Work request:
Where the line with "Naagin Ka Ishq" appears below, start writing out lines exactly, and finish with the line with "les bottes et", which is included; write out nothing else.

Excerpted records:
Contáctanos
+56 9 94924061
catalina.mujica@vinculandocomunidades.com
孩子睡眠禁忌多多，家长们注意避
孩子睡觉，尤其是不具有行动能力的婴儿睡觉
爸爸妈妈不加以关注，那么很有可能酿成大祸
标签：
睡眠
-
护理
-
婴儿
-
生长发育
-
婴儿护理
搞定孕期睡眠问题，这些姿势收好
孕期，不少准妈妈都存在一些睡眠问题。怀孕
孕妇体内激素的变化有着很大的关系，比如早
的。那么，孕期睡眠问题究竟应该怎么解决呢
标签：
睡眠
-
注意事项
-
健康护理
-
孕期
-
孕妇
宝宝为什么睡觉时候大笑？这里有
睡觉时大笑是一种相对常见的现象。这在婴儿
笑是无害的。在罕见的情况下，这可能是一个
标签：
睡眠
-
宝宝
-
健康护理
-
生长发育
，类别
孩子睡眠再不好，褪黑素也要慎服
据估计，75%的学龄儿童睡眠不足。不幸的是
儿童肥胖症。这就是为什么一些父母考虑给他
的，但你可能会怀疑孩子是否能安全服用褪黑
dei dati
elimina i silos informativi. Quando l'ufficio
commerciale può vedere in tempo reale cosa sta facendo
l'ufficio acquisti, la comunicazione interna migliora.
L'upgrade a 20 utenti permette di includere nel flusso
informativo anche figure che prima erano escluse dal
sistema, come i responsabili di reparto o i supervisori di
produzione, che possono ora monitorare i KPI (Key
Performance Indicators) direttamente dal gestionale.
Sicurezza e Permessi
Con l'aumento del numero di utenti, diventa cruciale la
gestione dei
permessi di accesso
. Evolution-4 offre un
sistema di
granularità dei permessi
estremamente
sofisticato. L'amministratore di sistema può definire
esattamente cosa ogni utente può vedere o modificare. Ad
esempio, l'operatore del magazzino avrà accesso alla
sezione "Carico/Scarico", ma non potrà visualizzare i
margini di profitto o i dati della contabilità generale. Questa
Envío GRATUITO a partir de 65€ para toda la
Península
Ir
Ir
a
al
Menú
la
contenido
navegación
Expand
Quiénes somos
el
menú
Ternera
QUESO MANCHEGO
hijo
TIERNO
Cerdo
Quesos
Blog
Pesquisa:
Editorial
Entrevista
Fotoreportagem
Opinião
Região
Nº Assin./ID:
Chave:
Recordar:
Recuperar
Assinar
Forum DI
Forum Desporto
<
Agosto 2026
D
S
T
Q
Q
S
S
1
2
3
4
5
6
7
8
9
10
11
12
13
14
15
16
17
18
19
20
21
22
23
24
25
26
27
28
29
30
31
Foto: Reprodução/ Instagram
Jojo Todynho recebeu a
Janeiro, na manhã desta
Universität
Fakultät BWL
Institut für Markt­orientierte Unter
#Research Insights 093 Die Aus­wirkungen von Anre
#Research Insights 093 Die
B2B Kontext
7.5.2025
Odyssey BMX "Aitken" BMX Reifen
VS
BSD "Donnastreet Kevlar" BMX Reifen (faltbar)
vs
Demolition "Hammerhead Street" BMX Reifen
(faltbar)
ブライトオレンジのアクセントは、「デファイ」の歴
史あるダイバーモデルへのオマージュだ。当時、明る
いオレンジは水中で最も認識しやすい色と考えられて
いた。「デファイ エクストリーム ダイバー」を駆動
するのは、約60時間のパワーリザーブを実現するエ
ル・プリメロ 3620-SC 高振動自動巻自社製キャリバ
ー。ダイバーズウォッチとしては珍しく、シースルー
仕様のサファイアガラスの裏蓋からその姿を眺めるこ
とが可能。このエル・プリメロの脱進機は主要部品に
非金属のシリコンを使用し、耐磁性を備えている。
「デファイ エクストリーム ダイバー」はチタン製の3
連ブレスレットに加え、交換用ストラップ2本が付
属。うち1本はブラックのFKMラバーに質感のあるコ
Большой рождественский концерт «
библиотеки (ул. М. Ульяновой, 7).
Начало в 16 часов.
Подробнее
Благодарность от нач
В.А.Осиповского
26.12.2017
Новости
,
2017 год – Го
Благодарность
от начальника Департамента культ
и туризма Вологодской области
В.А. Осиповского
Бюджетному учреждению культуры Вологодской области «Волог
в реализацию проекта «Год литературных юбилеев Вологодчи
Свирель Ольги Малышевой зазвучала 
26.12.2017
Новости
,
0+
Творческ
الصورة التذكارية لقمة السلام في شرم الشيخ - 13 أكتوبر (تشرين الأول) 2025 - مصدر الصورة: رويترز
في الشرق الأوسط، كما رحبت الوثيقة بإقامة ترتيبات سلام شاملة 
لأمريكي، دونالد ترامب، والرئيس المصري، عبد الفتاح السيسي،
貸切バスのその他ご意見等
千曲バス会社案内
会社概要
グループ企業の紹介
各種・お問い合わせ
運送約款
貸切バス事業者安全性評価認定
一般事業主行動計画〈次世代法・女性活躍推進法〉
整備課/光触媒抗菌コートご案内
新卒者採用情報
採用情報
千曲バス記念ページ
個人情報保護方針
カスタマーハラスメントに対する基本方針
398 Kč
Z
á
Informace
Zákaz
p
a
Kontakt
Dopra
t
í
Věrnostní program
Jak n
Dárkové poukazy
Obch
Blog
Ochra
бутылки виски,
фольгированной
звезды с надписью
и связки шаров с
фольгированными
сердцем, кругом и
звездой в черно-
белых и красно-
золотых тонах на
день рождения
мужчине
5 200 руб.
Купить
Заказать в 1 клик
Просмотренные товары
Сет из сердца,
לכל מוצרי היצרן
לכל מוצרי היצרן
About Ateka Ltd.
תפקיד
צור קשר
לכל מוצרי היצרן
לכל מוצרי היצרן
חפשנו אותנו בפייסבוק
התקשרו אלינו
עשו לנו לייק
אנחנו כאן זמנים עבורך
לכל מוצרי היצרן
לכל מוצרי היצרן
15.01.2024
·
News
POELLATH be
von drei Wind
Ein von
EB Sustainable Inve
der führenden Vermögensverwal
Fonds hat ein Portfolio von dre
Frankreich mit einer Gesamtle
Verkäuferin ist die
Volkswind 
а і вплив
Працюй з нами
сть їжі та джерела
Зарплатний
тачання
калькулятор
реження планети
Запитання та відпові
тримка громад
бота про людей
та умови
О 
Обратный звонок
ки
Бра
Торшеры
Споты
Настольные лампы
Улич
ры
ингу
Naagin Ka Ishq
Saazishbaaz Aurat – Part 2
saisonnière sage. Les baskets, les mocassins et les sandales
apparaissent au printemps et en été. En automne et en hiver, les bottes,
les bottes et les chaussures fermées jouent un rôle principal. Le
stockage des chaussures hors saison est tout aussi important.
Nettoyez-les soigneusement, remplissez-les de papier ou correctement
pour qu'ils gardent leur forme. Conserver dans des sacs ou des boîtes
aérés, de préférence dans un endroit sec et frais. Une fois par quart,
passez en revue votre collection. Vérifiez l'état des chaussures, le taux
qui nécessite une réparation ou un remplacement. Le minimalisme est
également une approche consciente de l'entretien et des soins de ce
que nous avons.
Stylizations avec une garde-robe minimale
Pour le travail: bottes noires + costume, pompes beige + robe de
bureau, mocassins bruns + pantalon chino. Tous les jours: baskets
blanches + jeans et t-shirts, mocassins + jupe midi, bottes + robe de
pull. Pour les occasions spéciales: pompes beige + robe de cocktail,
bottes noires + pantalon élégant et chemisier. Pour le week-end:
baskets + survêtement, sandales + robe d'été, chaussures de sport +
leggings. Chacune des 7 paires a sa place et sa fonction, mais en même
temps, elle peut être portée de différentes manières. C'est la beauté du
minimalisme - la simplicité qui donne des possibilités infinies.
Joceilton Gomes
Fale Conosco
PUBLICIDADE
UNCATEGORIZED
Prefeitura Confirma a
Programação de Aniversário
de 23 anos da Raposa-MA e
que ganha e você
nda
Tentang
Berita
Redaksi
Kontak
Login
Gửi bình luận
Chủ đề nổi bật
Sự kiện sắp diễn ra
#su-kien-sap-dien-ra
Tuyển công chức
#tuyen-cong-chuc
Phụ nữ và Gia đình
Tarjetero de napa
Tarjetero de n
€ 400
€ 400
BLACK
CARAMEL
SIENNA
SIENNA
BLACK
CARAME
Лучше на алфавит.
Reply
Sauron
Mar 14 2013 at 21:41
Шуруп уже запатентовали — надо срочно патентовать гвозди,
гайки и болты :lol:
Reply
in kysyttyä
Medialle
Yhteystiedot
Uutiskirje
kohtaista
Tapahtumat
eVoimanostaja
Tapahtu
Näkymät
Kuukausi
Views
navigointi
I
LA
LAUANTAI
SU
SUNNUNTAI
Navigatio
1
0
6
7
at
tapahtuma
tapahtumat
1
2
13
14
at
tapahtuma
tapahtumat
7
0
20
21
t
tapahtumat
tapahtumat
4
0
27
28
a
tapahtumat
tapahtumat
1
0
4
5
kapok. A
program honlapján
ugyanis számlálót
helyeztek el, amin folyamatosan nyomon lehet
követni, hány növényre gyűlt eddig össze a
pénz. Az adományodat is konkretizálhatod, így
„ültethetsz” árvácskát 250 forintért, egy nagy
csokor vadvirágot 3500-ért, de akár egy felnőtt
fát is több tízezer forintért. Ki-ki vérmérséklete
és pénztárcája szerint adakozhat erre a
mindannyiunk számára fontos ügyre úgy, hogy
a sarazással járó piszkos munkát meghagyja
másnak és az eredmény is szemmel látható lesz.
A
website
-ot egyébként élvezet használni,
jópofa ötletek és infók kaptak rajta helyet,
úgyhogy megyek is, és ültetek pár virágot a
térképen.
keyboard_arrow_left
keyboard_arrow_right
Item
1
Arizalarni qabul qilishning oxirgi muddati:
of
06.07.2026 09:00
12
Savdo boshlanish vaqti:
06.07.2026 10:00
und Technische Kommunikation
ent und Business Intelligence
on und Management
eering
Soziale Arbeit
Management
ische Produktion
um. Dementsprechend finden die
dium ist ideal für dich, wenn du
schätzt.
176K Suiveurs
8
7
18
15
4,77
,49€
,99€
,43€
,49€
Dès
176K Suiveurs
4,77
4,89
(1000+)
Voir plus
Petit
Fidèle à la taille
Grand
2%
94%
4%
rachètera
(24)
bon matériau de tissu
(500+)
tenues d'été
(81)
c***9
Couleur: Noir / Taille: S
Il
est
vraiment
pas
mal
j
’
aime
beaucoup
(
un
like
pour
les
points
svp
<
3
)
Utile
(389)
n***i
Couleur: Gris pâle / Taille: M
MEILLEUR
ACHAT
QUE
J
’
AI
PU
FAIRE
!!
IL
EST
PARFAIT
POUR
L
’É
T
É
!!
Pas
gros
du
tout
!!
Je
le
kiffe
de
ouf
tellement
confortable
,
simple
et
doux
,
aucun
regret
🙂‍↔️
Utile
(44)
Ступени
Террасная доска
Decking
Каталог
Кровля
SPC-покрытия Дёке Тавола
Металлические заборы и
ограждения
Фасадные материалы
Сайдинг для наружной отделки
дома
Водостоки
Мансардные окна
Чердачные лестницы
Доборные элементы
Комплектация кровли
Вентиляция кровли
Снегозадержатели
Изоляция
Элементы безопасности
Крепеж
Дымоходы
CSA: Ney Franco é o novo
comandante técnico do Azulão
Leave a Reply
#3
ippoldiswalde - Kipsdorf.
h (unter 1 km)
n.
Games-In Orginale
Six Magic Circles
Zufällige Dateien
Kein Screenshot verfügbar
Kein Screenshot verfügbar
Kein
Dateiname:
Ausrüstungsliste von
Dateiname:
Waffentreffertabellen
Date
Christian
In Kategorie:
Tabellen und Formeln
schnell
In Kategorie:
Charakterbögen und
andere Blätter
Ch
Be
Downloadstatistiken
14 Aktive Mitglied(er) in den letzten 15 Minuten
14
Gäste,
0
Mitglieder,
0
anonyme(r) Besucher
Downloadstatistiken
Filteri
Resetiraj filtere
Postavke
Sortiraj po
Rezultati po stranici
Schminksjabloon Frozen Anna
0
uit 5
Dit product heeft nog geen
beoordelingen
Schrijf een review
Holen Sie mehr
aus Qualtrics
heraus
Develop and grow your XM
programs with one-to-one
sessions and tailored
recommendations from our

Written response:
Naagin Ka Ishq
Saazishbaaz Aurat – Part 2
saisonnière sage. Les baskets, les mocassins et les sandales
apparaissent au printemps et en été. En automne et en hiver, les bottes,
les bottes et les chaussures fermées jouent un rôle principal. Le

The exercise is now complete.